Dass in manchen Nationen weniger Eile herrscht, illustrierte Levine in einer Landkarte der Zeit. Er maß das Lebenstempo in 31 Ländern, indem er unter anderem erhob, wie schnell sich Fußgänger durch die Innenstadt bewegen, wie lange Postangestellte brauchen, um eine Briefmarke zu verkaufen, und erneut, wie genau die öffentlichen Uhren ticken. Ganz an der Spitze der Gehetzten: die Schweiz. Obwohl diese Werte als absolutes Maß für das Lebenstempo nicht ganz stichhaltig sind, so zeigt sich doch ein klarer Trend von Westeuropa über Japan und die USA zu afrikanischen, asiatischen und lateinamerikanischen Ländern. Je florierender die Wirtschaft und individualistischer die Kultur, desto schneller der Alltag also.

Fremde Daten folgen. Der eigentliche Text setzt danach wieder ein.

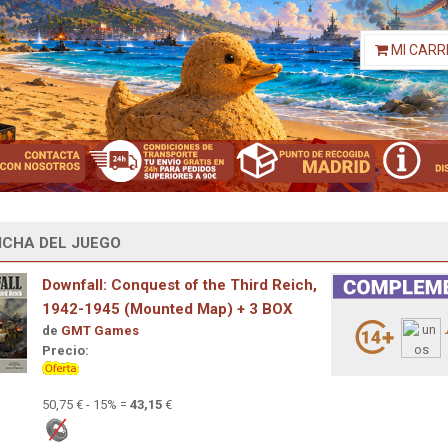
MI CARR
ICHA DEL JUEGO
Downfall: Conquest of the Third Reich,
1942-1945 (Mounted Map) + 3 BOX
de
GMT Games
Precio:
50,75 € - 15% =
43,15
€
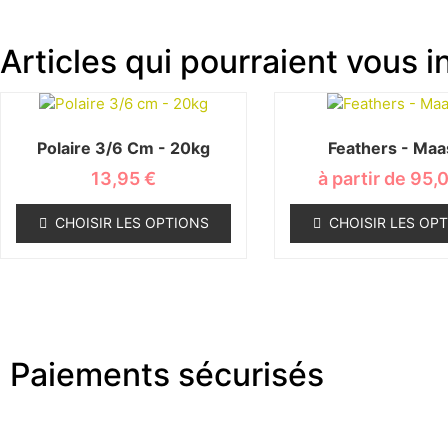
Articles qui pourraient vous in
Polaire 3/6 Cm - 20kg
Feathers - Maa
13,95
€
à partir de
95,
CHOISIR LES OPTIONS
CHOISIR LES OP
Paiements sécurisés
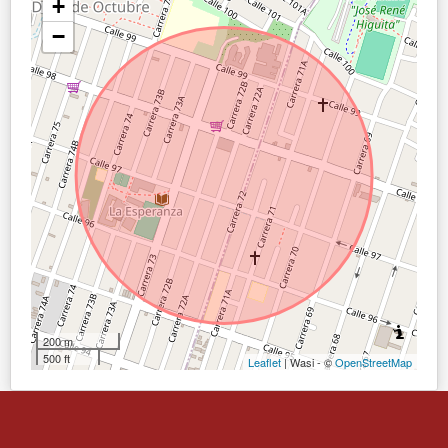
+
−
200 m
500 ft
Leaflet
| Wasi - ©
OpenStreetMap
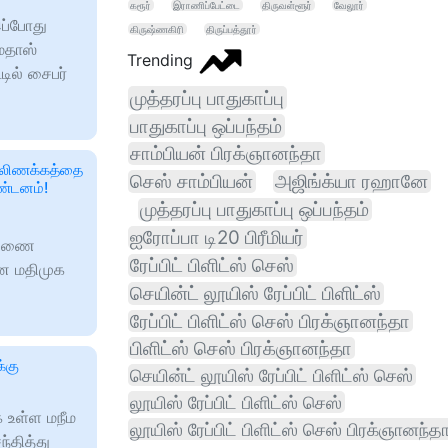
கரூர்
இராணிப்பேட்டை
திருவள்ளூர்
வேலூர்
இப்போது
கிருஷ்ணகிரி
திருப்பத்தூர்
ாமதாஸ்
Trending
டில் சைபர்
முத்தரப்பு பாதுகாப்பு
பாதுகாப்பு ஒப்பந்தம்
சாம்பியன் பிரக்ஞானந்தா
ல்லிணக்கத்தை
செஸ் சாம்பியன்
அஜிங்க்யா ரஹானே
ண்டனம்!
முத்தரப்பு பாதுகாப்பு ஒப்பந்தம்
ஐரோப்பா டி20 பிரீமியர்
 துணை
ரேப்பிட் பிளிட்ஸ் செஸ்
என மதிமுக
செயின்ட் லூயிஸ் ரேப்பிட் பிளிட்ஸ்
ரேப்பிட் பிளிட்ஸ் செஸ் பிரக்ஞானந்தா
பிளிட்ஸ் செஸ் பிரக்ஞானந்தா
்கு
செயின்ட் லூயிஸ் ரேப்பிட் பிளிட்ஸ் செஸ்
லூயிஸ் ரேப்பிட் பிளிட்ஸ் செஸ்
க உள்ள மநீம
லூயிஸ் ரேப்பிட் பிளிட்ஸ் செஸ் பிரக்ஞானந்த
்தித்து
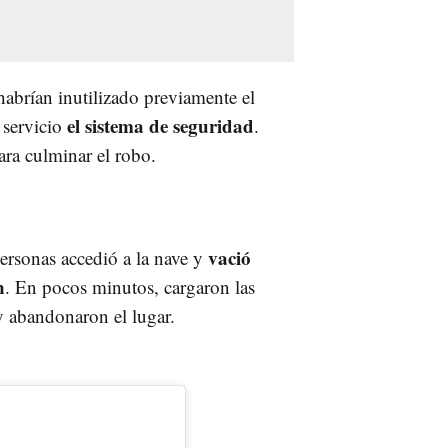
habrían inutilizado previamente el
el sistema de seguridad
e servicio
.
ra culminar el robo.
vació
personas accedió a la nave y
n
. En pocos minutos, cargaron las
y abandonaron el lugar.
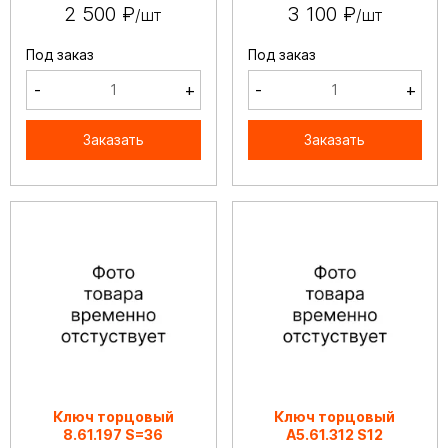
2 500 ₽
3 100 ₽
/шт
/шт
Под заказ
Под заказ
-
+
-
+
Заказать
Заказать
Ключ торцовый
Ключ торцовый
8.61.197 S=36
А5.61.312 S12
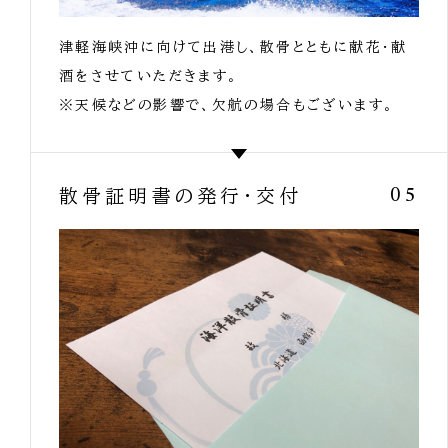
津軽海峡沖に向けて出港し、散骨とともに献花・献
酒をさせていただきます。
※天候などの影響で、欠航の場合もございます。
散骨証明書の発行・交付
05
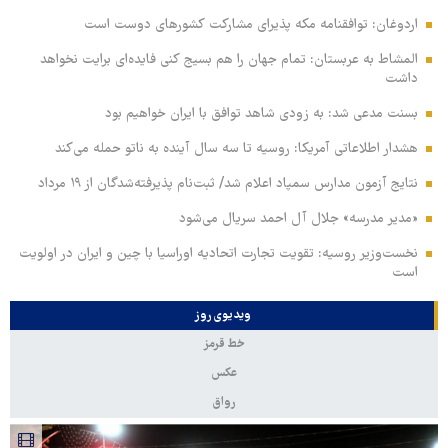
اردوغان: توافقنامه مکه پذیرای مشارکت کشورهای دوست است
المشاط به عربستان: تمام جهان را هم بسیج کنی فایده‌ای برایت نخواهد
داشت
بسنت مدعی شد: به زودی شاهد توافق با ایران خواهیم بود
هشدار اطلاعاتی آمریکا: روسیه تا سه سال آینده به ناتو حمله می‌کند
نتایج آزمون مدارس سمپاد اعلام شد/ ثبت‌نام پذیرفته‌شدگان از ۱۹ مرداد
«مدیر مدرسه» جلال آل احمد سریال می‌شود
نخست‌وزیر روسیه:‌ تقویت تجارت اتحادیه اوراسیا با چین و ایران در اولویت
است
ویدیوی روز
خط قرمز
عکس
رواق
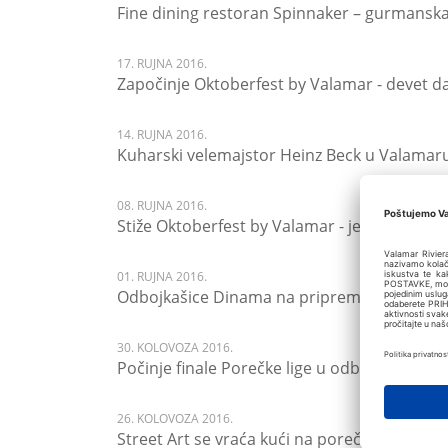
Fine dining restoran Spinnaker – gurmanska 
17. RUJNA 2016.
Započinje Oktoberfest by Valamar - devet d
14. RUJNA 2016.
Kuharski velemajstor Heinz Beck u Valamar
08. RUJNA 2016.
Stiže Oktoberfest by Valamar - jedinstvena
01. RUJNA 2016.
Odbojkašice Dinama na pripremama u Por
30. KOLOVOZA 2016.
Počinje finale Porečke lige u odbojci na tr
26. KOLOVOZA 2016.
Street Art se vraća kući na porečke ulice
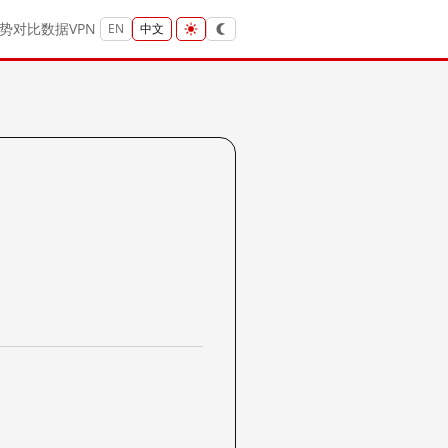
势
对比
数据
VPN
EN
中文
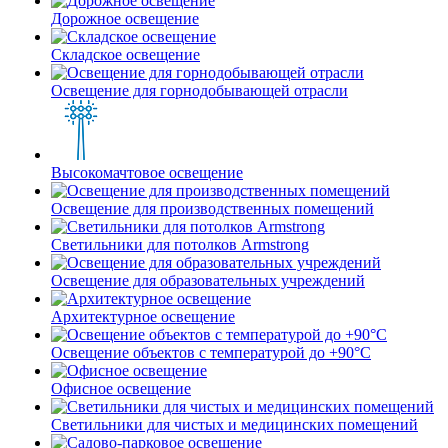
Дорожное освещение
Складское освещение
Освещение для горнодобывающей отрасли
Высокомачтовое освещение
Освещение для производственных помещений
Светильники для потолков Armstrong
Освещение для образовательных учреждений
Архитектурное освещение
Освещение объектов с температурой до +90°С
Офисное освещение
Светильники для чистых и медицинских помещений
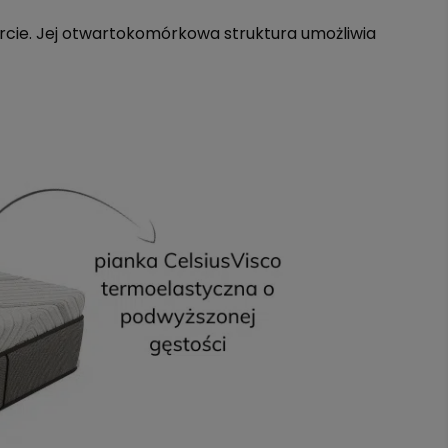
cie. Jej otwartokomórkowa struktura umożliwia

Wer der allgegenwärtigen Hektik entgegenwirken will, sollte beim nächsten Schlangestehen tief durchatmen und sich ablenken – vielleicht sogar mit einem Gespräch mit dem Hintermann. Denn auch das ist wissenschaftlich belegt: Gemeinsam wartet es sich besser als allein. So ließ ein Team um Shumin Feng vom Harbin Institute of Technology in China 234 Menschen an verschiedenen Bushaltestellen einen Fragebogen ausfüllen und einschätzen, wie lange sie glaubten, bisher gewartet zu haben. Mit Hilfe der Angaben zu Alter, Stimmung, Ziel der Fahrt et cetera wollten die Forscher Faktoren ermitteln, die das Warten erträglicher machen. Es zeigte sich: Wer einen Begleiter dabeihatte, mit dem er sich unterhalten konnte, empfand die Wartezeit im Schnitt als kürzer.